Required work — From the entries below, please output exactly the lines starting at the one containing "You are a GUI" and ending at the one containing "The height and", both included.

Provided information —
*-*-*

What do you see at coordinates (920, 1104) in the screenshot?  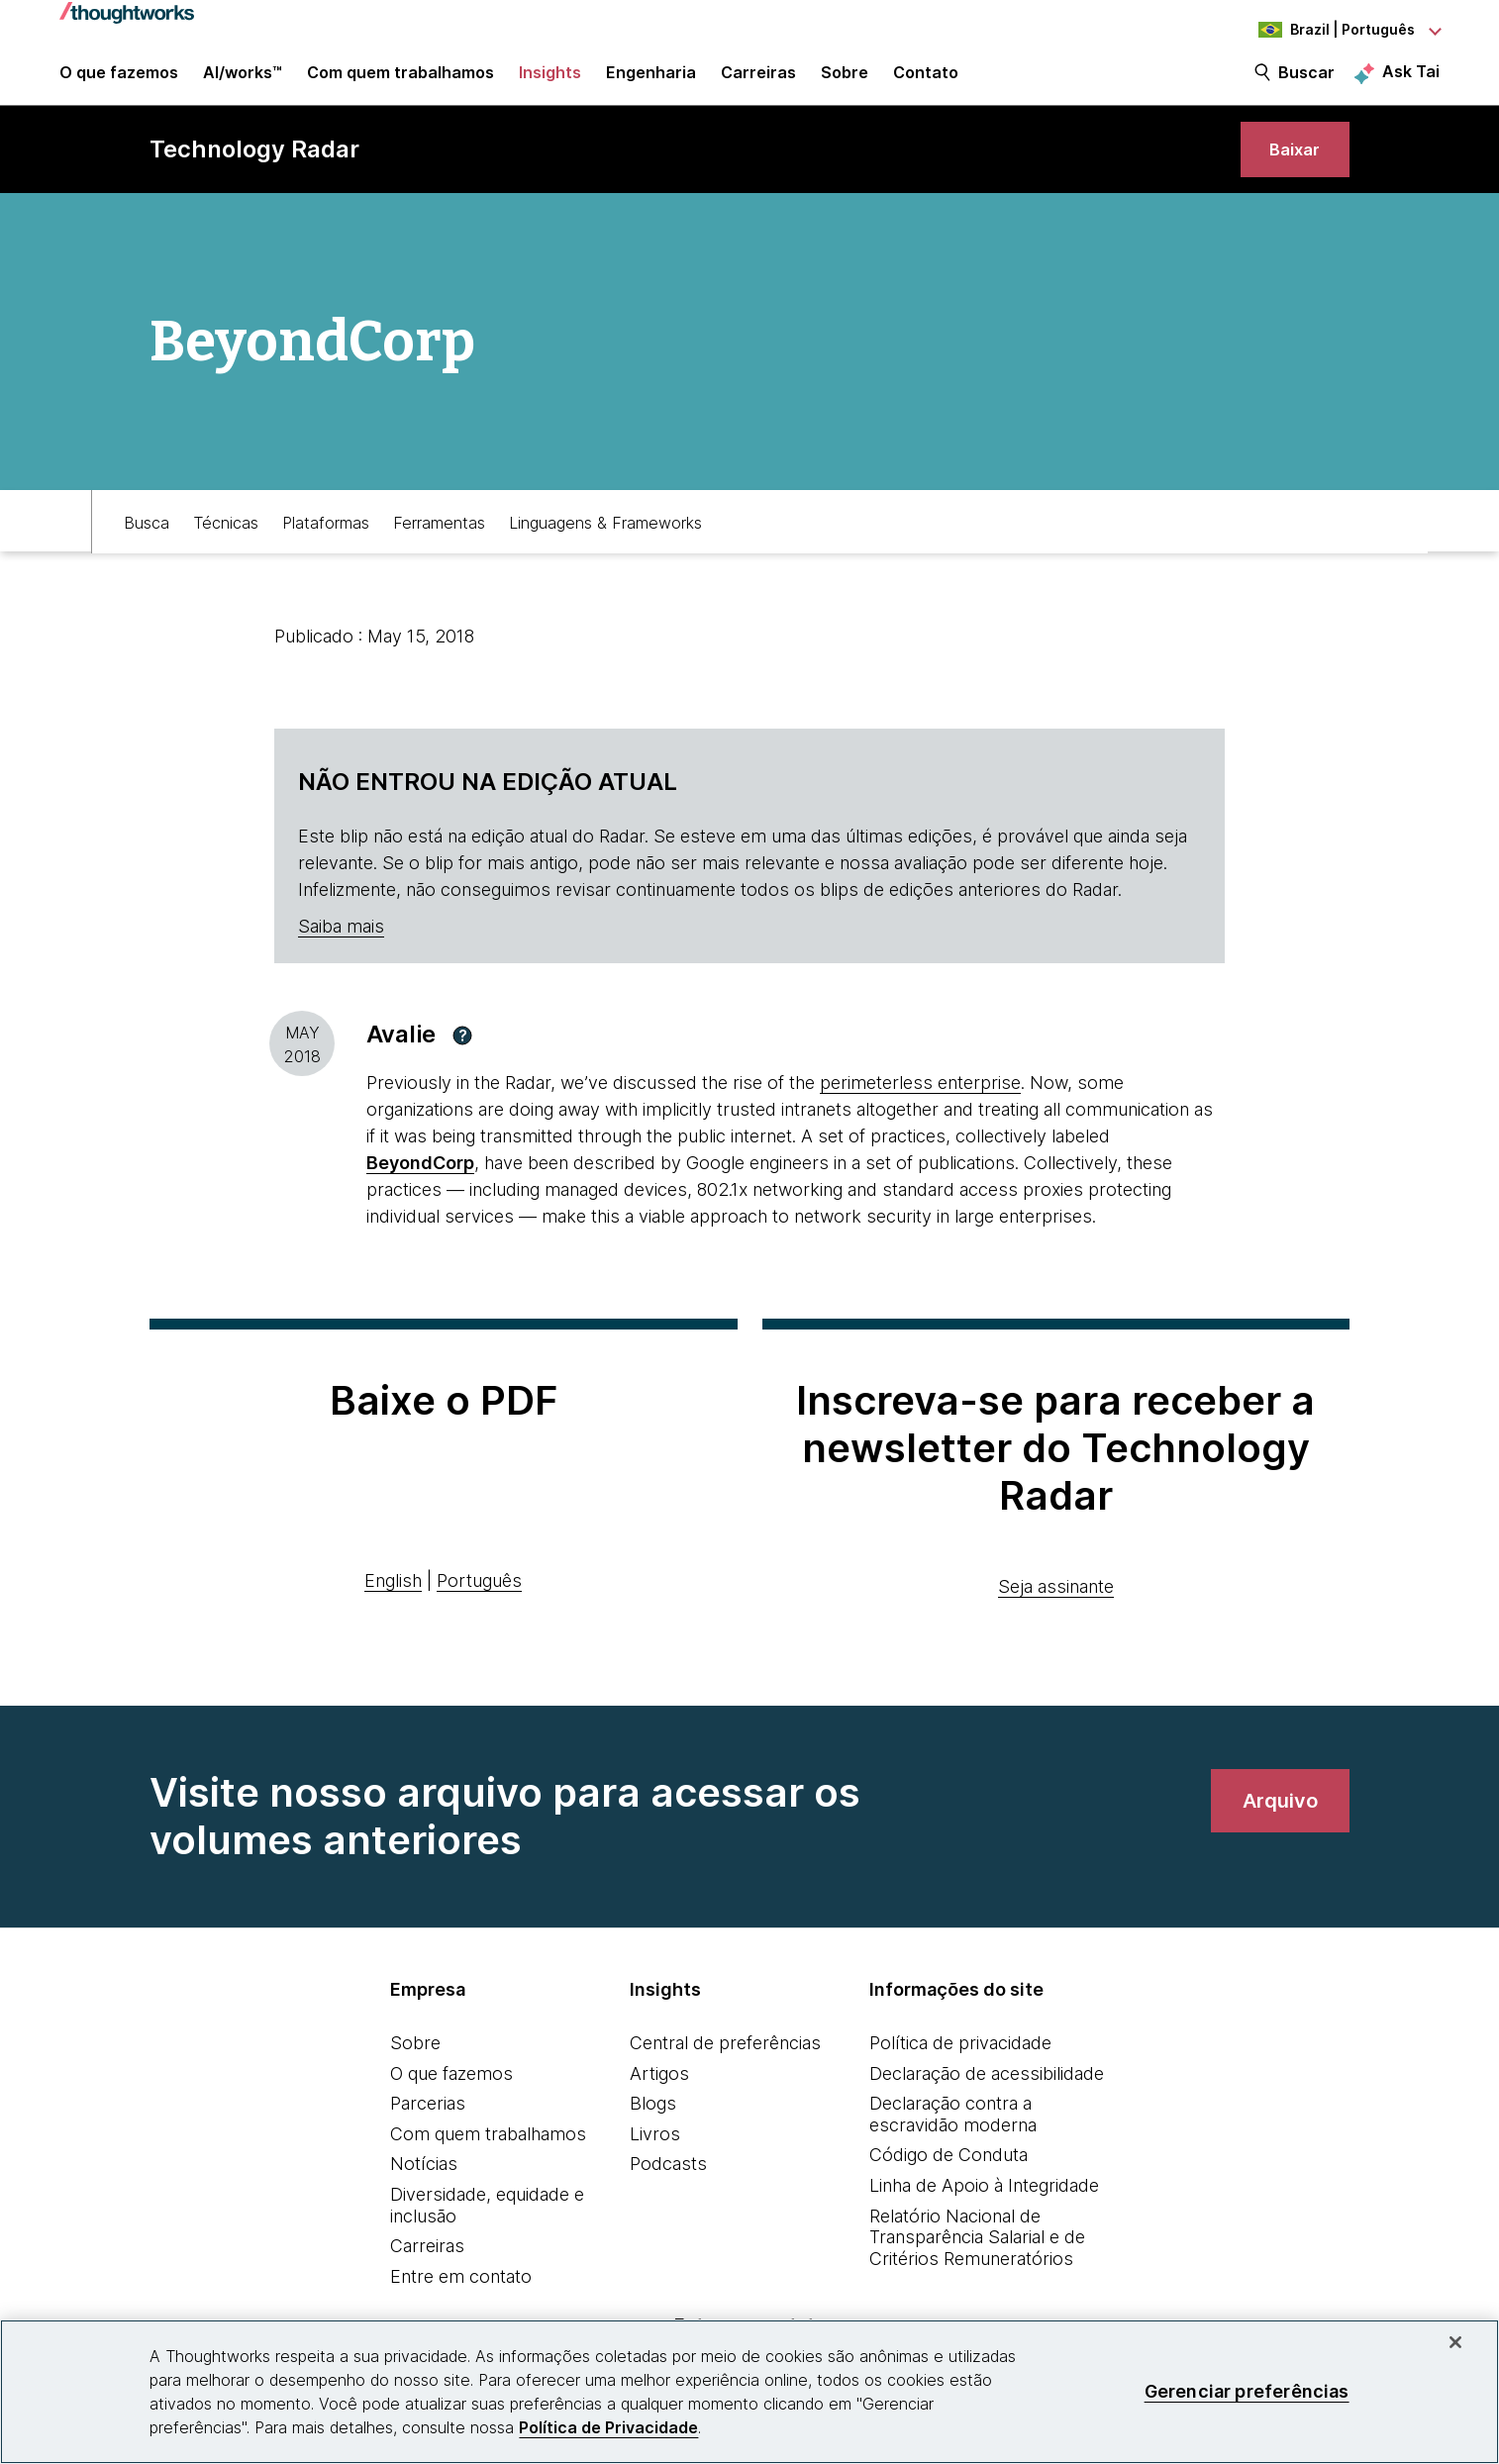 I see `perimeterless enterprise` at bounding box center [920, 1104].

*-*-*

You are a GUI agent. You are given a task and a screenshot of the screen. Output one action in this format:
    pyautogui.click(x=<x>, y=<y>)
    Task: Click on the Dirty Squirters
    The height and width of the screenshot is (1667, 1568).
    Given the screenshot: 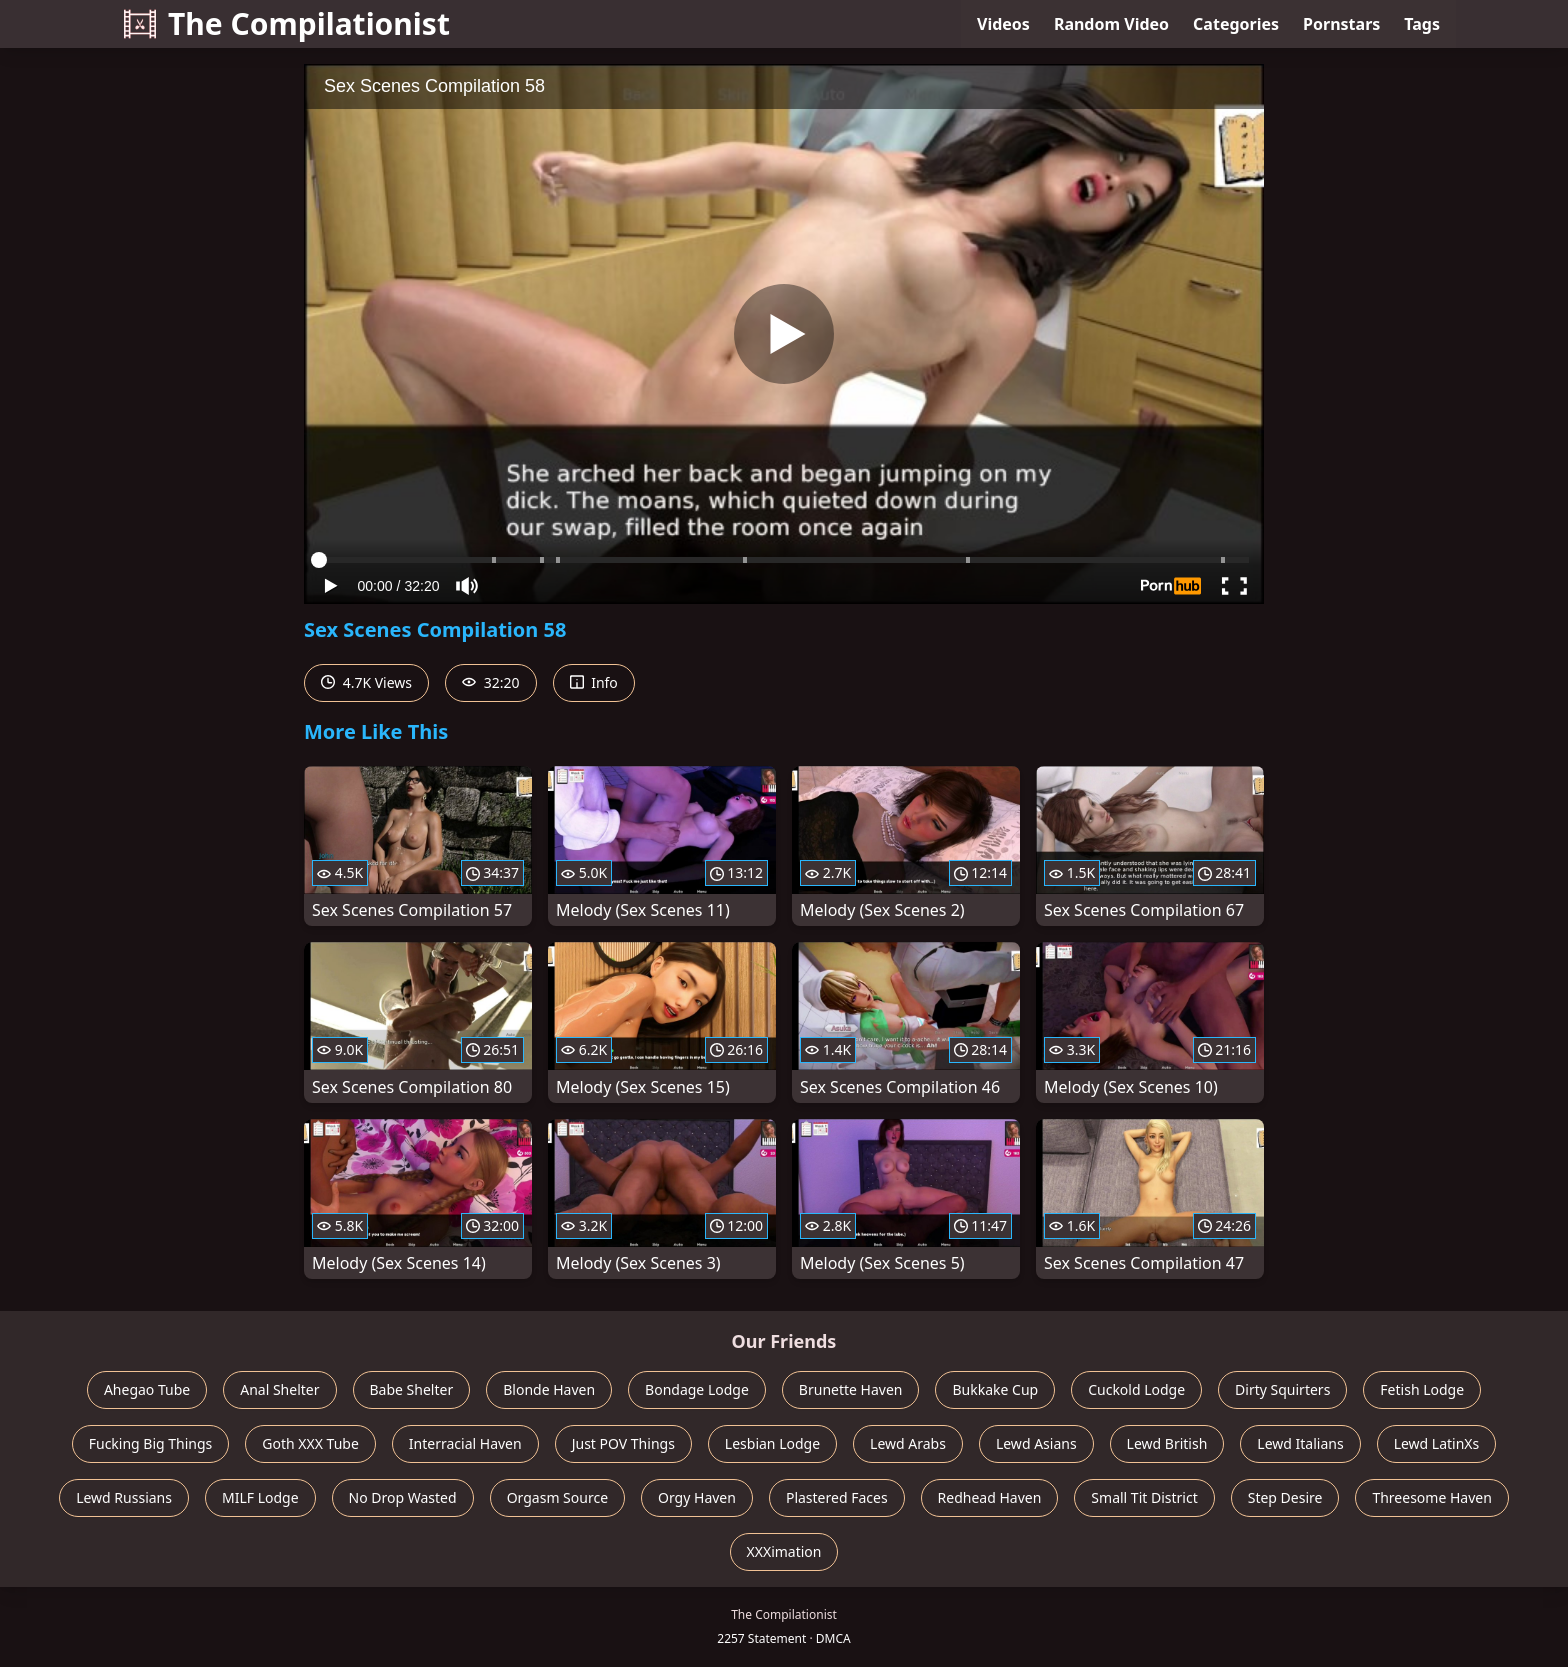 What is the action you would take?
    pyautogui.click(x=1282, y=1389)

*-*-*

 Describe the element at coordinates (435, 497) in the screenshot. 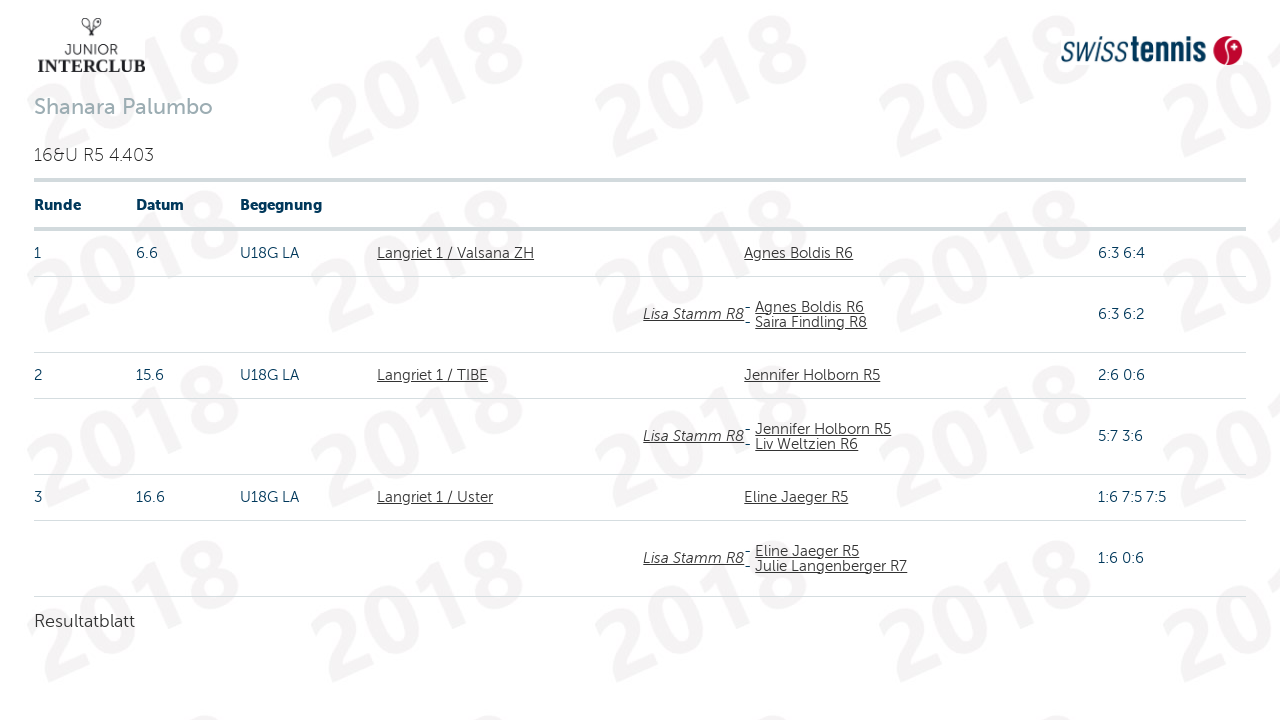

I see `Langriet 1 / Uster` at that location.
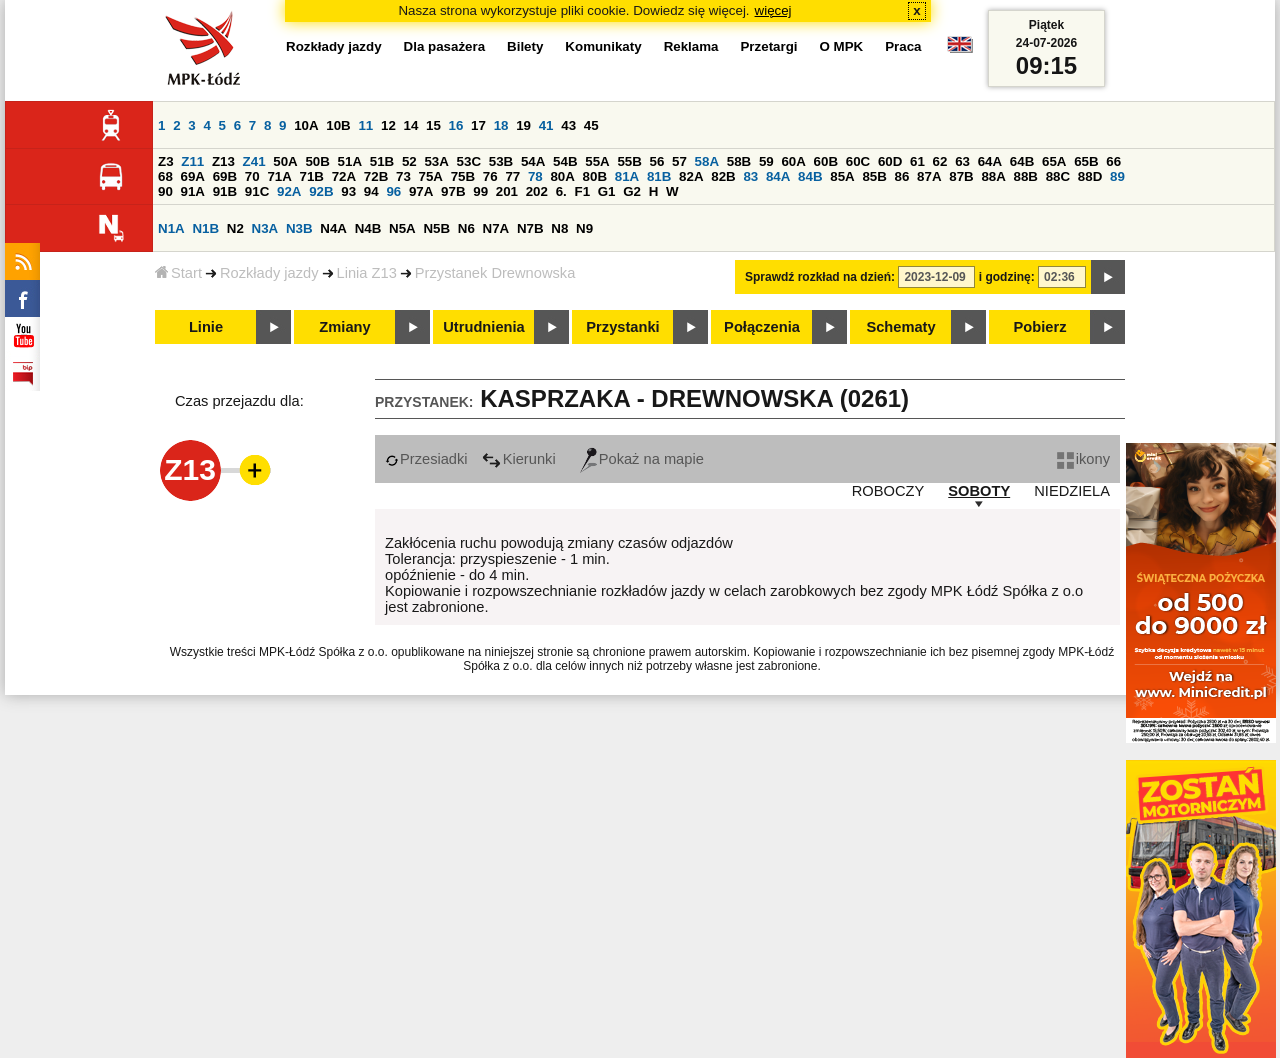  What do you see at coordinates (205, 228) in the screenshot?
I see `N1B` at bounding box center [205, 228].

*-*-*

Answer to the exercise —
You are a GUI agent. You are given a task and a screenshot of the screen. Output one action in this format:
    pyautogui.click(x=<x>, y=<y>)
    Task: Click on the Dirty Squirters
    The height and width of the screenshot is (1667, 1568).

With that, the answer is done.